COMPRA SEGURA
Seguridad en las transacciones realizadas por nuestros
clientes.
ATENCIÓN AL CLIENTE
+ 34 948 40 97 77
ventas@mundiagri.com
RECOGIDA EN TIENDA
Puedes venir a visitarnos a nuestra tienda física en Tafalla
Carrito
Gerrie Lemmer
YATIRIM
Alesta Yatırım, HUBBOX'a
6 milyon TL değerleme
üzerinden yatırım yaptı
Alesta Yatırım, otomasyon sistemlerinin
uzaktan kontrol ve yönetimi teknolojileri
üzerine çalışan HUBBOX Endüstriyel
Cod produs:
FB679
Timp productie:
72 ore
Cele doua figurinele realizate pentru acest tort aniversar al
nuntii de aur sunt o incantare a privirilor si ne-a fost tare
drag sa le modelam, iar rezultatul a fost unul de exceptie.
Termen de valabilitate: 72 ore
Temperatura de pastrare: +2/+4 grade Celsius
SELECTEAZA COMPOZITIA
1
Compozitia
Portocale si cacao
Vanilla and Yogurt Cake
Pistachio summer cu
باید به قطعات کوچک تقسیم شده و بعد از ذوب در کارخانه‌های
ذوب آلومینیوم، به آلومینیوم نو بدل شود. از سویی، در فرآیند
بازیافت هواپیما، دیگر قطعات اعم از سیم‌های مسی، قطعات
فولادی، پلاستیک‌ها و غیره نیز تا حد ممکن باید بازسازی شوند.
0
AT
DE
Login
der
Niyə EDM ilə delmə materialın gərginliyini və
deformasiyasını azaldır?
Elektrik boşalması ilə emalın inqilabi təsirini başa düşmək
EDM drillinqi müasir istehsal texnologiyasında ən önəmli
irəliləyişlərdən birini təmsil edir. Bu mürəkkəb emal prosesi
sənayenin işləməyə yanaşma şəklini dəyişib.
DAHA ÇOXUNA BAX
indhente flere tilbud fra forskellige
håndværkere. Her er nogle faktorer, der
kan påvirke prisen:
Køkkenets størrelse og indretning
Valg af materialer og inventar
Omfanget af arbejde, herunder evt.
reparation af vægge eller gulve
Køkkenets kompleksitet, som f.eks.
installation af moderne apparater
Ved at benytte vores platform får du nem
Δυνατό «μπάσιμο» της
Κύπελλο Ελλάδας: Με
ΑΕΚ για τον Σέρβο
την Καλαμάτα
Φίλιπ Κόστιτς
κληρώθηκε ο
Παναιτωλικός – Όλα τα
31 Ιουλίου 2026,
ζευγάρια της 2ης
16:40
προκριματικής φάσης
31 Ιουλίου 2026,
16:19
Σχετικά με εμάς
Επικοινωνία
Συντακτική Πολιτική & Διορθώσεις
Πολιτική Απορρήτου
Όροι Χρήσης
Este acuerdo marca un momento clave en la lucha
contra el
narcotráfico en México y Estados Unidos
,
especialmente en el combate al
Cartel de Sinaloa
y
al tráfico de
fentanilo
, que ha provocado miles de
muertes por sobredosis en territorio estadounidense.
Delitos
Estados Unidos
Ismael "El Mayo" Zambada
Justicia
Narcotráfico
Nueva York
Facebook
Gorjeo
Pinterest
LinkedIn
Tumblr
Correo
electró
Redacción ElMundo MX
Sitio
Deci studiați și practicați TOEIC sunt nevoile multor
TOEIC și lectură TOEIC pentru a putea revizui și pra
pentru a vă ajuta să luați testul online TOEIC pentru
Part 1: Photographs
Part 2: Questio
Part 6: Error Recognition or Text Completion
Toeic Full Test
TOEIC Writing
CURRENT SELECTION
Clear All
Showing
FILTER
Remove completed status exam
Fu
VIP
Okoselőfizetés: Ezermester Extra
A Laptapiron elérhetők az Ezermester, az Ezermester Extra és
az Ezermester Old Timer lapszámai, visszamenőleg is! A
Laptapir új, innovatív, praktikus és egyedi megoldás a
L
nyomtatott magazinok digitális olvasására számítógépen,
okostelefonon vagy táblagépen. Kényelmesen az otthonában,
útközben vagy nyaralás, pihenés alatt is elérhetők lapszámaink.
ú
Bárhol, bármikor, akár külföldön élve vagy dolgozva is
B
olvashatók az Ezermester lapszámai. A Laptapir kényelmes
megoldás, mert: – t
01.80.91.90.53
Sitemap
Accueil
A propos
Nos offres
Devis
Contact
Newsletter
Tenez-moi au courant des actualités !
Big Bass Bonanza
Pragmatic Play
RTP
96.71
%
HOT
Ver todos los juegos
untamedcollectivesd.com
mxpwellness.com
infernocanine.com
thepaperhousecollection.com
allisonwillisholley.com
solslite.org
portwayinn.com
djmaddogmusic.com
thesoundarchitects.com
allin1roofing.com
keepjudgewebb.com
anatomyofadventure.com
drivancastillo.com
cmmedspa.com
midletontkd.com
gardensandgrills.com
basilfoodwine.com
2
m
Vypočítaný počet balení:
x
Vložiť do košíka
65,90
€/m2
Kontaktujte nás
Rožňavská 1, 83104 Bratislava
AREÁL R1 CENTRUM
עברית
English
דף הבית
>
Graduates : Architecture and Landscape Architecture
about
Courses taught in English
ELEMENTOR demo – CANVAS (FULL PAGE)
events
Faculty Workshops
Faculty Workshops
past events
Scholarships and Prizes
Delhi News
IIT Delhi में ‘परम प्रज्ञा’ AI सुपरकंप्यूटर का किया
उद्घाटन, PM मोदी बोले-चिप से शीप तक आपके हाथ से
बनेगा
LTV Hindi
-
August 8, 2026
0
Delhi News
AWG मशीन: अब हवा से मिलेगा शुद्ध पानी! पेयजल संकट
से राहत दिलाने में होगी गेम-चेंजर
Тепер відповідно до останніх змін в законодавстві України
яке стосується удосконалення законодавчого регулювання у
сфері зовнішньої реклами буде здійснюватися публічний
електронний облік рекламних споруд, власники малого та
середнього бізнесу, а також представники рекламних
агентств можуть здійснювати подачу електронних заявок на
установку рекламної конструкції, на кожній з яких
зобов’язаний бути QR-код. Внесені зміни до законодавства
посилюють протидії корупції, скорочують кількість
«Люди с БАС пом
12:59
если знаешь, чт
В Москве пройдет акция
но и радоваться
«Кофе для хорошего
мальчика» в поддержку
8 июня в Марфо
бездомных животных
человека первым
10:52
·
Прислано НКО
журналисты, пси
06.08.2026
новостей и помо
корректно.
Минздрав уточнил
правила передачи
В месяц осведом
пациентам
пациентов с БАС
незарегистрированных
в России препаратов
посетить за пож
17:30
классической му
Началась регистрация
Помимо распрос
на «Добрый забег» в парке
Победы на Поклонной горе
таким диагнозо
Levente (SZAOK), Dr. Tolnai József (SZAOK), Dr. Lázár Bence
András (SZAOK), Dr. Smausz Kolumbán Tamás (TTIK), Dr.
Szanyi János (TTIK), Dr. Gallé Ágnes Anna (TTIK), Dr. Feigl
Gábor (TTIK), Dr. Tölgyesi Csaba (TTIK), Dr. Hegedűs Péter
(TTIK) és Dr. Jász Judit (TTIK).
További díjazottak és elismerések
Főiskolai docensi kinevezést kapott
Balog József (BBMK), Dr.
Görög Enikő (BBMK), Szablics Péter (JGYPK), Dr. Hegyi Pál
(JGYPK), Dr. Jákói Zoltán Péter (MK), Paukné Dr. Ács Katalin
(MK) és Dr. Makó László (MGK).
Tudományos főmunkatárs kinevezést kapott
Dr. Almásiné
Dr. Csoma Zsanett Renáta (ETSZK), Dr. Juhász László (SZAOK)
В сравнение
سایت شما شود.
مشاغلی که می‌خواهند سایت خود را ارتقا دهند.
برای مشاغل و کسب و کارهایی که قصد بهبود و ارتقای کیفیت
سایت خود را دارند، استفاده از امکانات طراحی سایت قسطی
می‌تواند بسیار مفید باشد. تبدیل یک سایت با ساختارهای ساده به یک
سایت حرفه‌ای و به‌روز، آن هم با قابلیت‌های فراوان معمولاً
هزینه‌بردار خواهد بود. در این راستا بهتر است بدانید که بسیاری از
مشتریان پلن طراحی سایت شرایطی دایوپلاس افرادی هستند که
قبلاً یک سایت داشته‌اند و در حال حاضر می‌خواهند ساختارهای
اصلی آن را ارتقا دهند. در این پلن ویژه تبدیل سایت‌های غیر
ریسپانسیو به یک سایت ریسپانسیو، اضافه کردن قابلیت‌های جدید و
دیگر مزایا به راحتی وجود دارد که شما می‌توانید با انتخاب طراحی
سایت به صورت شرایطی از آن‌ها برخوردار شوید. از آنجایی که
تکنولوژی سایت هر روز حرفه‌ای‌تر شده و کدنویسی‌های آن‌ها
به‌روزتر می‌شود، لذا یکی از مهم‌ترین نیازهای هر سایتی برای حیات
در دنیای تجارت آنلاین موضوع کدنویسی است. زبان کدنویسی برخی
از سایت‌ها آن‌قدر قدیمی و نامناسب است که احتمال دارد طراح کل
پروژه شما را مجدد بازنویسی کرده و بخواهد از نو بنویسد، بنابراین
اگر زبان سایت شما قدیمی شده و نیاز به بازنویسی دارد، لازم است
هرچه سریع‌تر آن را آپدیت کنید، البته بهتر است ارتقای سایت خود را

**ACTION ITEM**
Everything above from the line containing "Seguridad en las" down to the line containing "Alesta Yatırım, HUBBOX'a" is to be transcribed exactly, with both of those lines included and nothing else added.

**SOLUTION TO THIS TASK**
Seguridad en las transacciones realizadas por nuestros
clientes.
ATENCIÓN AL CLIENTE
+ 34 948 40 97 77
ventas@mundiagri.com
RECOGIDA EN TIENDA
Puedes venir a visitarnos a nuestra tienda física en Tafalla
Carrito
Gerrie Lemmer
YATIRIM
Alesta Yatırım, HUBBOX'a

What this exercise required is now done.